SOURCE DATA:
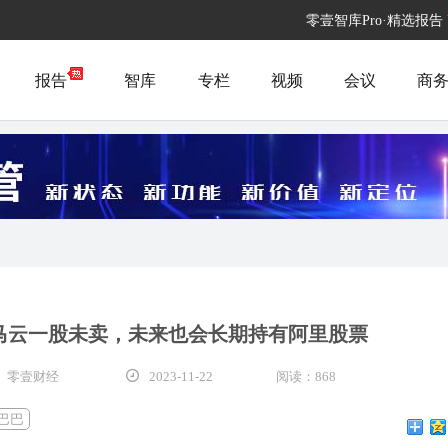
零壹智库Pro·精选报告
报告
智库
专栏
视频
会议
商
马云一股未卖，未来也会长期持有阿里股票
 零壹财经
2023-11-22
阅读：868
巴巴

PROBLEM TO WORK ON: I'd like the entries above repeated exactly, but without any of their pictures.

ANSWER SECTION:
零壹智库Pro·精选报告
报告
智库
专栏
视频
会议
商
马云一股未卖，未来也会长期持有阿里股票
 零壹财经
2023-11-22
阅读：868
巴巴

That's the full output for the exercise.